The book is clearly very unfinished still, but what exists is very good. Got my mind spinning on what a good statically typed language running on a VM could look like.
I have no experience with OTP but have read some books and did toy projects.
They do not. Supervisor trees are a way to manage failures at the level of one node.
> How would I tell the cluster that there should be N processes running, each on a different node?
It's not something that is builtin in OTP. There are libraries that solve it, like libcluster.
> And is there anything in OTP that would help me elect a leader or do I still have to implement that myself?
Not directly in OTP but there are libraries, for example for raft.
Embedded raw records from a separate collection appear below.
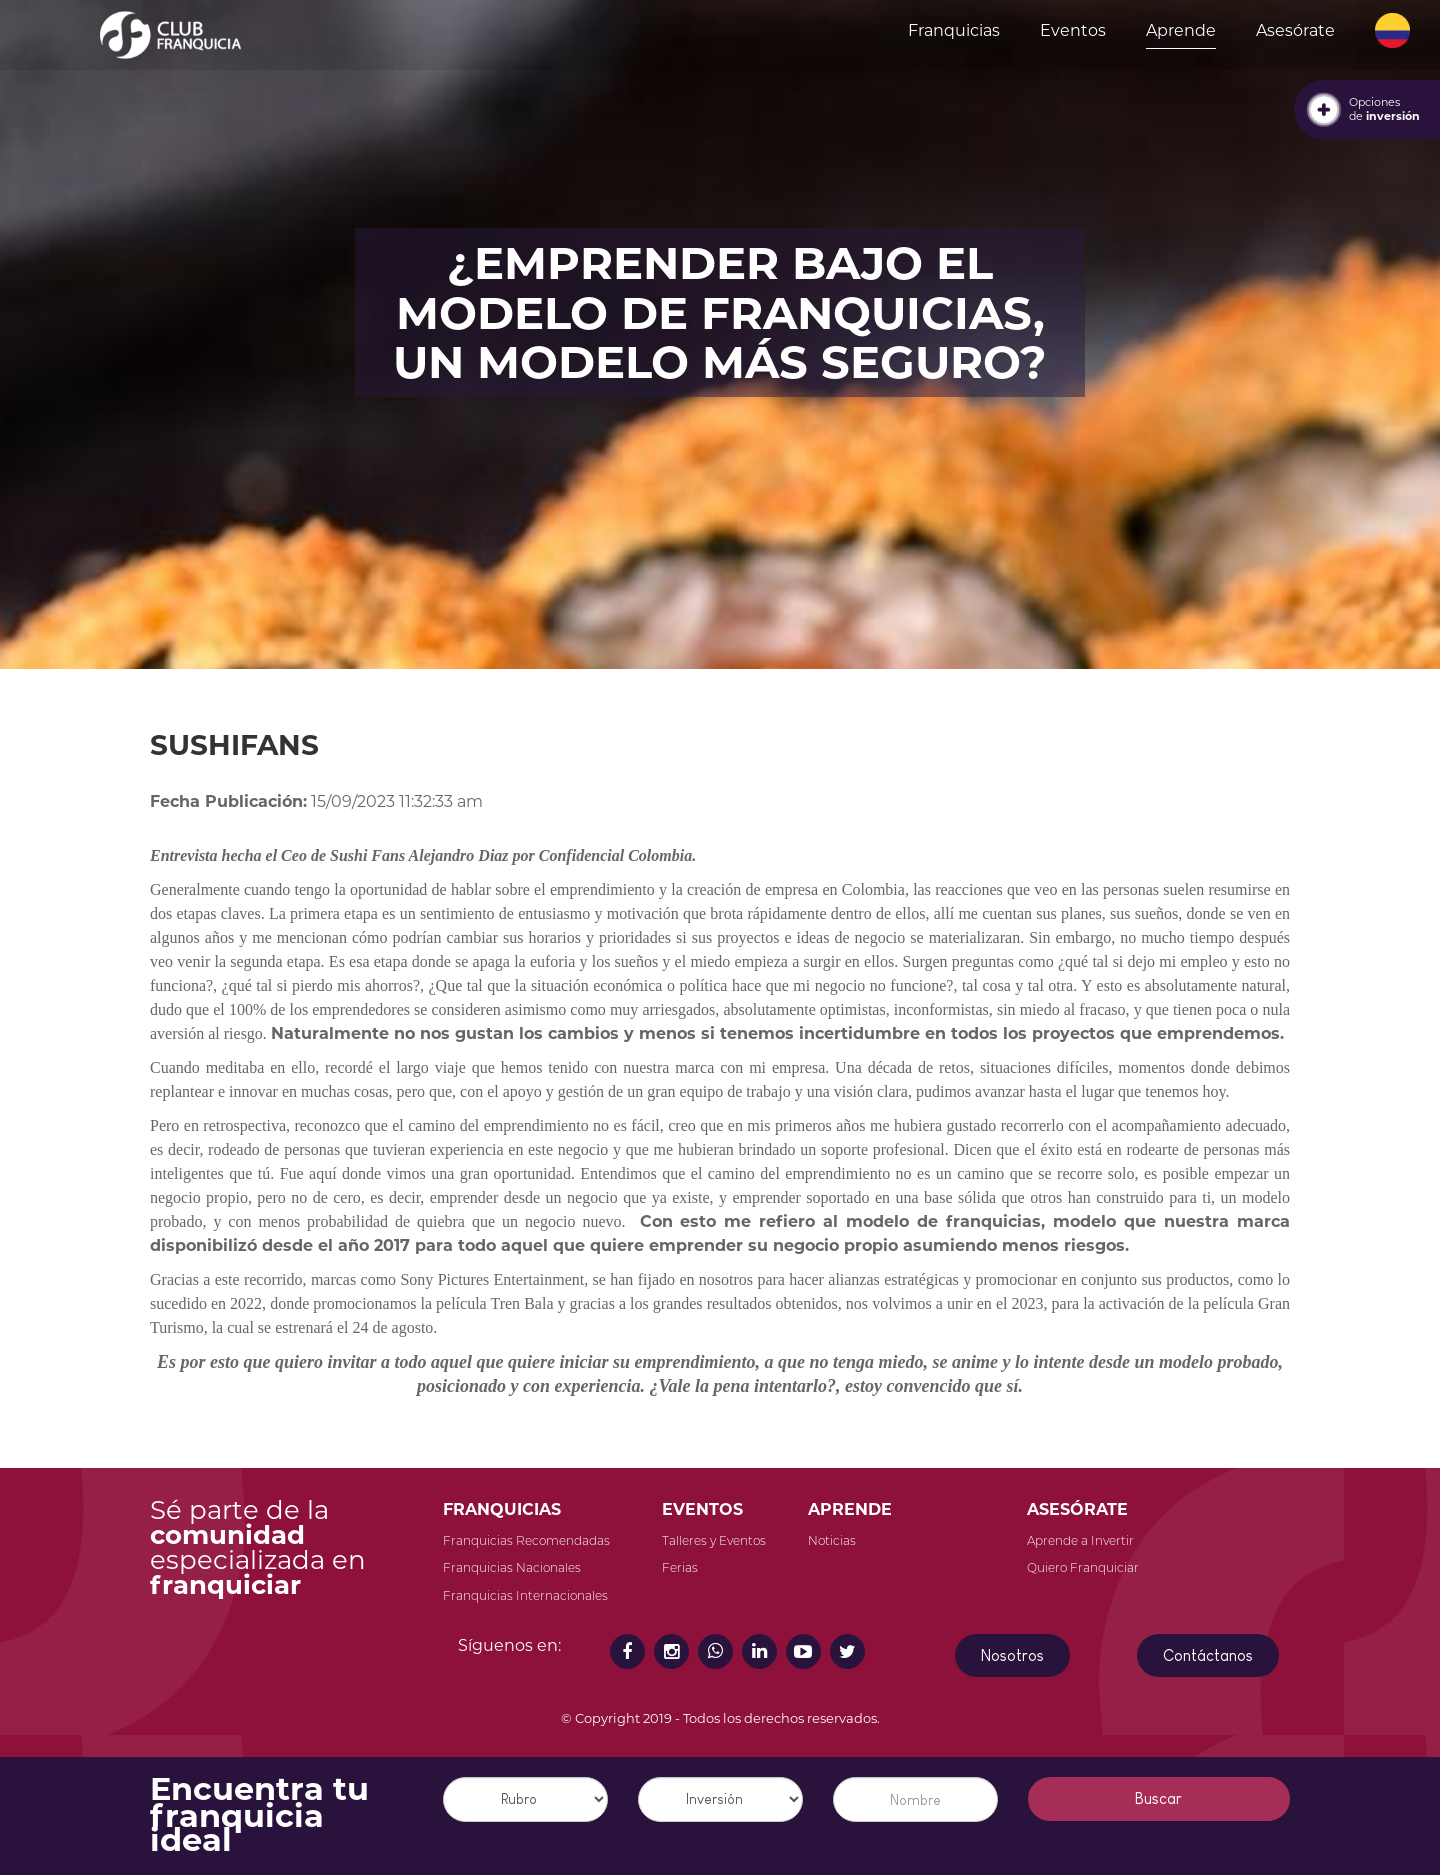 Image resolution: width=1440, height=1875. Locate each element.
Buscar (1158, 1798)
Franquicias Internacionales (525, 1595)
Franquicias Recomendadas (526, 1540)
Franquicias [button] (954, 30)
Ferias (680, 1567)
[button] (1392, 31)
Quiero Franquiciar (1083, 1567)
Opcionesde (1384, 109)
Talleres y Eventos (714, 1540)
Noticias (832, 1540)
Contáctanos (1208, 1655)
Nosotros (1012, 1655)
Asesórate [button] (1295, 30)
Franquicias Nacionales (512, 1567)
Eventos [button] (1073, 30)
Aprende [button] (1181, 30)
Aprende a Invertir (1080, 1540)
Ok so why is Erlang/Elixir/OTP good then? Well first it makes a single running application more robust to failures thanks to its supervision trees but it also allow to build distributed applications more easily. GenServers allow to build robust services very easily with common patterns. Local calls or remote calls to GenServers are the same, allowing to scale services. Message passing and pattern matching is part of the core of the language (no need for protobuf for example). Observability and introspection is excellent when a problem arise (inspecting processes, their memory, their message queues, the schedulers etc). Immutable datastructures and processes that do not share memory also make it easier to scale horizontally, at a cluster level. And probably lot of other good things I forgot :-).
What you say makes sense. I can see the benefit in message passing as a first class citizen so it allows extraction of some processes to a different node. But you still have to manage the process placements.
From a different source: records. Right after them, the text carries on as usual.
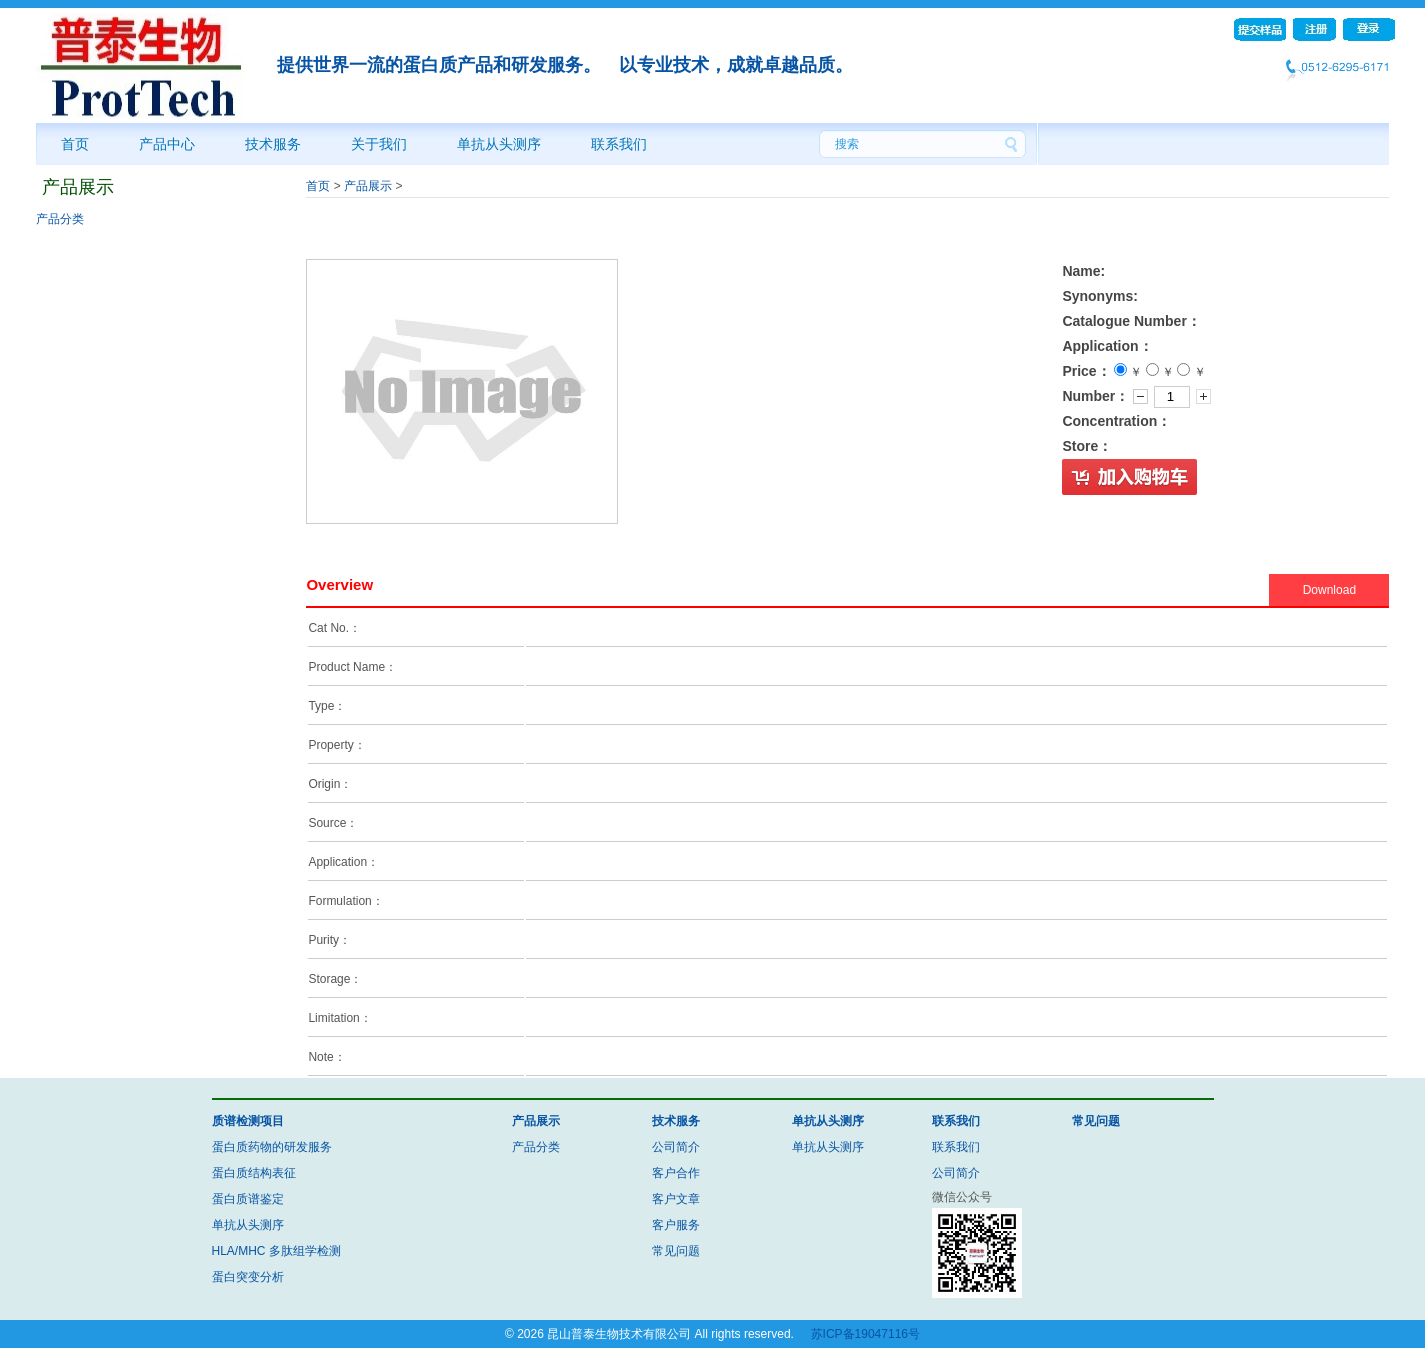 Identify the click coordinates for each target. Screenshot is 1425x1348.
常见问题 (676, 1251)
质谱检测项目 (248, 1121)
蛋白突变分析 (248, 1277)
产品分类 (60, 219)
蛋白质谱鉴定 (248, 1199)
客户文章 (676, 1199)
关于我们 (379, 144)
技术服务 (273, 144)
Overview (339, 584)
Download (1329, 590)
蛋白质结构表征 (254, 1173)
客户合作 (676, 1173)
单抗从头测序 (499, 144)
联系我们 (619, 144)
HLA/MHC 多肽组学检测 (276, 1251)
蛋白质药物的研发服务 (272, 1147)
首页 (75, 144)
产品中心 (167, 144)
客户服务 (676, 1225)
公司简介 (676, 1147)
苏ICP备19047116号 (865, 1334)
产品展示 (368, 186)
There is https://github.com/rabbitmq/ra which is a Raft implementation in Erlang that is Jepsen-tested. You could use it to build "etcd in Erlang", or https://github.com/rabbitmq/khepri which is built on top of Ra.
global:register/3 may be helpful. I haven't used it, so no direct experience. I think you would need to provide the resolution function for when a cluster merges and the name is registered on both partitions, and the logic to register a potential leader if there is none.
From experience with other parts of global, you'll want to be careful and test what happens on your system if a thousand nodes across several locations all try to join/register at once. Especially if one or several of those nodes are running really slow because of hardware issues.
I think some of this might be covered in distributed OTP applications with takeover[1], but where I worked with Erlang, we certainly weren't applying OTP applications as the OTP team intended, I think as a result of most of the team, including all of early server engineers learning Erlang on the job.
[1] https://learnyousomeerlang.com/distributed-otp-applications
and an attempt to correct it by Hans Svensson: https://erlang.org/workshop/2005/NewLeaderElection.pdf
This project attempts to modernize it: https://github.com/lehoff/gen_leader
But from what I can tell, theres no standardized solution. There are quite a few libraries I can see out there, however.